A new study has highlighted how a comprehensive international private medical insurance policy could save people's lives.
Research published in the American Journal of Public Health found the second most significant factor in the late diagnosis of cervical cancer was a lack of insurance.
Authors attributed the predictor to a failure for people without medical cover to be screened, with the only more significant effect on late diagnosis being the woman's age.
Other variables found to influence someone's likelihood of having this condition diagnosed at a late stage included their geographical location, marital status, socioeconomic factors and race.
Investigators used a large sample of females in the US for the research, analysing women who were diagnosed with cervical cancer between 2000 and 2007.
While cervical screening tests have been shown to result in a dramatic decline in the number of people who die due to this condition, American Cancer Society estimates indicate one-third (35 per cent) of all US patients who find out they have the ailment are diagnosed after it has spread to nearby parts of the body, while 11 per cent discover it after it has reached distant organs.

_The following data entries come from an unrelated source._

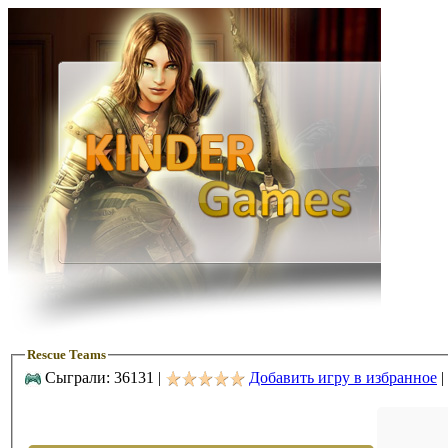
Rescue Teams
Сыграли: 36131 |
Добавить игру в избранное
|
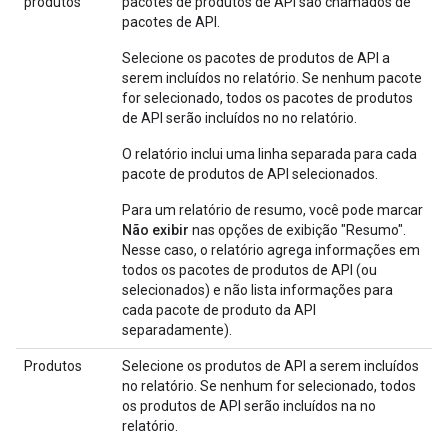
produtos
pacotes de produtos de API são chamados de
pacotes de API.
Selecione os pacotes de produtos de API a
serem incluídos no relatório. Se nenhum pacote
for selecionado, todos os pacotes de produtos
de API serão incluídos no no relatório.
O relatório inclui uma linha separada para cada
pacote de produtos de API selecionados.
Para um relatório de resumo, você pode marcar
Não exibir
nas opções de exibição "Resumo".
Nesse caso, o relatório agrega informações em
todos os pacotes de produtos de API (ou
selecionados) e não lista informações para
cada pacote de produto da API
separadamente).
Produtos
Selecione os produtos de API a serem incluídos
no relatório. Se nenhum for selecionado, todos
os produtos de API serão incluídos na no
relatório.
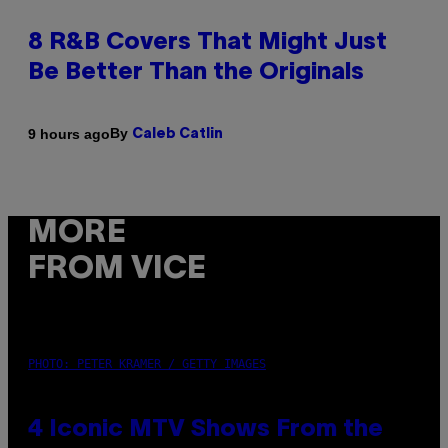
8 R&B Covers That Might Just
Be Better Than the Originals
By
9 hours ago
Caleb Catlin
MORE
FROM VICE
PHOTO: PETER KRAMER / GETTY IMAGES
4 Iconic MTV Shows From the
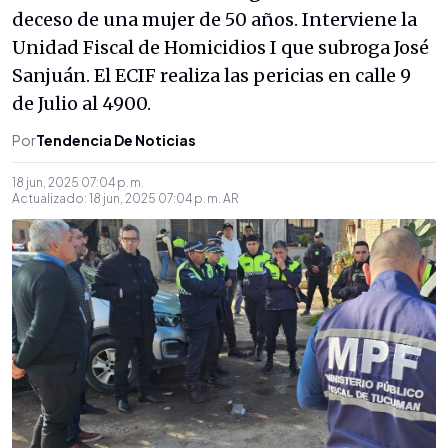
deceso de una mujer de 50 años. Interviene la
Unidad Fiscal de Homicidios I que subroga José
Sanjuán. El ECIF realiza las pericias en calle 9
de Julio al 4900.
Por
Tendencia De Noticias
18 jun, 2025 07:04 p. m.
Actualizado:
18 jun, 2025 07:04 p. m.
AR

Furthermore, while people with localised cancers have a five-year survival rate of 91.2 per cent, this drops to just 17 per cent for women with distant cancers and 57.8 per cent among those with a regional form of the disease.
Cervical cancer patients with private health insurance were at stage one at the time of their diagnoses in 55.5 per cent of cases, while this was only 36.4 per cent among those without insurance.
Furthermore, 35.22 per cent of uninsured women had an advanced form of the cancer when it was discovered, although only 24.03 per cent of those with insurance did.
"Advanced-stage disease leads not only to poorer quality of life and greater morbidity, but often to higher treatment costs as well," the report authors stated.
"Late stage at diagnosis is likely attributable to underscreening," they added.
Screening is typically performed in the middle of a woman's menstrual cycle and usually only takes around five minutes.